When I enter an arena as an artist, e.g. a corner shop, I am in one paradigm, and the shop, its staff and customers are in another. In working with them on a project I do not pursue making an intervention. Rather, I try to create a bridge that will allow an interrelation of our social spheres.
When I helped Jeppe Hein to refurbish the toilet in 'A Supermarket' (please see The Corner Shop Project) and spend four days of hard work I had an extraordinary experience: "Why was I doing this?" I did not get paid, it was not for a friend or family, it would not be an 'appreciated' art piece...it was something else. That 'working' was in another space, of another 'economy' than anything I ever did before.
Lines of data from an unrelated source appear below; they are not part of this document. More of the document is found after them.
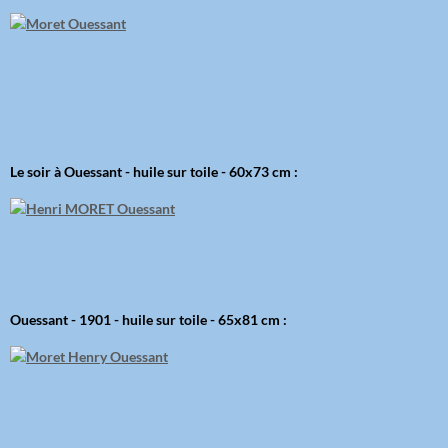
Le soir à Ouessant - huile sur toile - 60x73 cm :
Ouessant - 1901 - huile sur toile - 65x81 cm :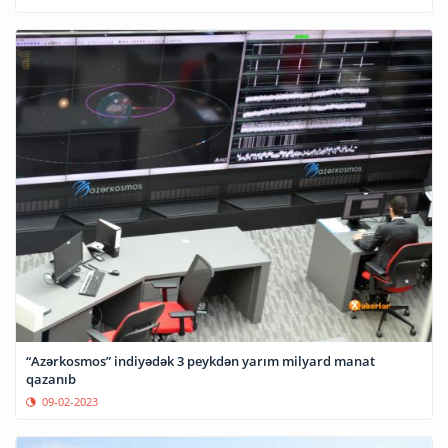
“Azərkosmos” indiyədək 3 peykdən yarım milyard manat
qazanıb
09-02-2023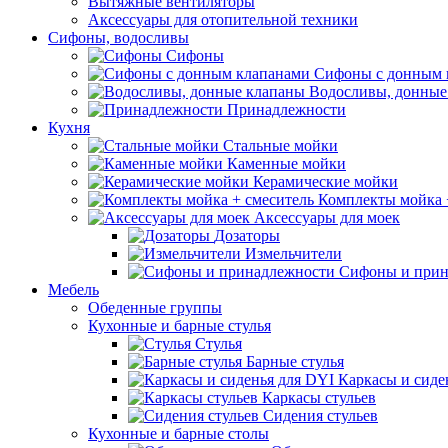
Вытяжные вентиляторы
Аксессуары для отопительной техники
Сифоны, водосливы
Сифоны
Сифоны с донным 
Водосливы, донные
Принадлежности
Кухня
Стальные мойки
Каменные мойки
Керамические мойки
Комплекты мойка 
Аксессуары для моек
Дозаторы
Измельчители
Сифоны и прин
Мебель
Обеденные группы
Кухонные и барные стулья
Стулья
Барные стулья
Каркасы и сиде
Каркасы стульев
Сидения стульев
Кухонные и барные столы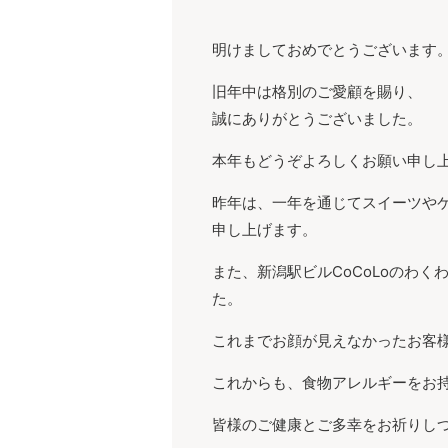
明けましておめでとうございます
旧年中は格別のご愛顧を賜り、
誠にありがとうございました。
本年もどうぞよろしくお願い申し
昨年は、一年を通じてスイーツや
申し上げます。
また、新潟駅ビルCoCoLoのわ
た。
これまでお顔が見えなかったお客
これからも、食物アレルギーをお
皆様のご健康とご多幸をお祈りしつつ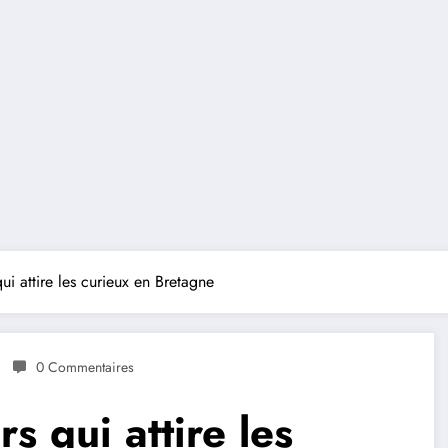
ui attire les curieux en Bretagne
0 Commentaires
s qui attire les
The greatest challenge that faces us today is to find or unveil alternative and parallel models to today's capitalism.
I find it interesting not to make finished works. I prefer to make something that is so open that the audience feel compelled to participate in the (problem solving) process. Ethically, this is more viable: To show that the artist is not the giver and the audience not the receiver of ideas and solutions, but that we share a common responsibility for finding a way.
I am interested in business. I see many artists 'critique' business and their capitalistic motivations. They often do this without ever having been in business (which is a perfectly valid strategy). I have been in business, and what I do, is to offer that insight to an art audience. I think art can learn from business and that a bridge is as useful as critique.
To me design is primarily about when you can open a bottle without straining your wrist. But also the formation of atmosphere and the way you function in its realm. Style is an added layer with an uncertain ethical place. The idea of "social design" intrigues me: How can design, especially interior design, be used as an artistic material to form a social experience?